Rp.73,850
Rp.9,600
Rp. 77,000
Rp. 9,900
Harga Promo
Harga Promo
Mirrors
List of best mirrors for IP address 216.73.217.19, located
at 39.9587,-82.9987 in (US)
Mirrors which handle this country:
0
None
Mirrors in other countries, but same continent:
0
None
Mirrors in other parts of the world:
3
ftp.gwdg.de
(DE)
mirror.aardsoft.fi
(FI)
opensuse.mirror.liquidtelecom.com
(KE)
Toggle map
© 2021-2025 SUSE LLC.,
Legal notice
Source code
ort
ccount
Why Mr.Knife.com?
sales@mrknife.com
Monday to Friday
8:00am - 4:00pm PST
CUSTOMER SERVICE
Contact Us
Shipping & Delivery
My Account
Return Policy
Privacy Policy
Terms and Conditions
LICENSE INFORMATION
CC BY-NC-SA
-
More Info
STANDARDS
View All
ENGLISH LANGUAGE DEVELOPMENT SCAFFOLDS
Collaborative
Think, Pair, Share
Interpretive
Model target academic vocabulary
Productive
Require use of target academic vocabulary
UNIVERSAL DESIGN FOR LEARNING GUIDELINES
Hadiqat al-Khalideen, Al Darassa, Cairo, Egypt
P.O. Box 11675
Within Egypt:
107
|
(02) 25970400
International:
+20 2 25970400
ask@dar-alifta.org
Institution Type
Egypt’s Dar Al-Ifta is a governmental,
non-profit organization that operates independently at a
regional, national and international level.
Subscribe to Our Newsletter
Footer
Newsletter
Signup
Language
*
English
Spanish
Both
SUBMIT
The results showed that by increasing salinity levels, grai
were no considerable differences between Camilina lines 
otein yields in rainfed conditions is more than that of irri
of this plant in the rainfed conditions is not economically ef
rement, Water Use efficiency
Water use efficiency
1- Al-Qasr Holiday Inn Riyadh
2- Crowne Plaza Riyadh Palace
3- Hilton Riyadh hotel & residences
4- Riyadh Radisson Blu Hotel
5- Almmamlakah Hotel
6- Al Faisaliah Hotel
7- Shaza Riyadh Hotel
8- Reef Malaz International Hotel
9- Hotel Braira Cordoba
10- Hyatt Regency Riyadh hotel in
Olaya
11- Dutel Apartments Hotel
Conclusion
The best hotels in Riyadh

----------------------------------------

> **Work instruction**:
From the first record to the last, print each one exactly.

> **The answer**:
Rp.73,850
Rp.9,600
Rp. 77,000
Rp. 9,900
Harga Promo
Harga Promo
Mirrors
List of best mirrors for IP address 216.73.217.19, located
at 39.9587,-82.9987 in (US)
Mirrors which handle this country:
0
None
Mirrors in other countries, but same continent:
0
None
Mirrors in other parts of the world:
3
ftp.gwdg.de
(DE)
mirror.aardsoft.fi
(FI)
opensuse.mirror.liquidtelecom.com
(KE)
Toggle map
© 2021-2025 SUSE LLC.,
Legal notice
Source code
ort
ccount
Why Mr.Knife.com?
sales@mrknife.com
Monday to Friday
8:00am - 4:00pm PST
CUSTOMER SERVICE
Contact Us
Shipping & Delivery
My Account
Return Policy
Privacy Policy
Terms and Conditions
LICENSE INFORMATION
CC BY-NC-SA
-
More Info
STANDARDS
View All
ENGLISH LANGUAGE DEVELOPMENT SCAFFOLDS
Collaborative
Think, Pair, Share
Interpretive
Model target academic vocabulary
Productive
Require use of target academic vocabulary
UNIVERSAL DESIGN FOR LEARNING GUIDELINES
Hadiqat al-Khalideen, Al Darassa, Cairo, Egypt
P.O. Box 11675
Within Egypt:
107
|
(02) 25970400
International:
+20 2 25970400
ask@dar-alifta.org
Institution Type
Egypt’s Dar Al-Ifta is a governmental,
non-profit organization that operates independently at a
regional, national and international level.
Subscribe to Our Newsletter
Footer
Newsletter
Signup
Language
*
English
Spanish
Both
SUBMIT
The results showed that by increasing salinity levels, grai
were no considerable differences between Camilina lines 
otein yields in rainfed conditions is more than that of irri
of this plant in the rainfed conditions is not economically ef
rement, Water Use efficiency
Water use efficiency
1- Al-Qasr Holiday Inn Riyadh
2- Crowne Plaza Riyadh Palace
3- Hilton Riyadh hotel & residences
4- Riyadh Radisson Blu Hotel
5- Almmamlakah Hotel
6- Al Faisaliah Hotel
7- Shaza Riyadh Hotel
8- Reef Malaz International Hotel
9- Hotel Braira Cordoba
10- Hyatt Regency Riyadh hotel in
Olaya
11- Dutel Apartments Hotel
Conclusion
The best hotels in Riyadh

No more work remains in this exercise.